Segment Open
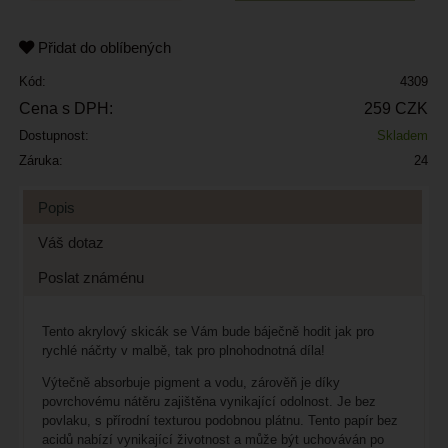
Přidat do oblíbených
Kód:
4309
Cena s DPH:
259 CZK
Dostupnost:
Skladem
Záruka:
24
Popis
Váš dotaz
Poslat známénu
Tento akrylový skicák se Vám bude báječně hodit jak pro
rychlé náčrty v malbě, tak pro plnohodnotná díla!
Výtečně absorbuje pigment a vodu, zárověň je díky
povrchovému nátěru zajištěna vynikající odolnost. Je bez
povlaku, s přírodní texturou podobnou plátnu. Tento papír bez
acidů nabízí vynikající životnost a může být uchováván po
Segment Closed
Restate the listing word for word and drop the pictures.

PROBLEM SOLUTION —
Přidat do oblíbených
Kód:
4309
Cena s DPH:
259 CZK
Dostupnost:
Skladem
Záruka:
24
Popis
Váš dotaz
Poslat známénu
Tento akrylový skicák se Vám bude báječně hodit jak pro
rychlé náčrty v malbě, tak pro plnohodnotná díla!
Výtečně absorbuje pigment a vodu, zárověň je díky
povrchovému nátěru zajištěna vynikající odolnost. Je bez
povlaku, s přírodní texturou podobnou plátnu. Tento papír bez
acidů nabízí vynikající životnost a může být uchováván po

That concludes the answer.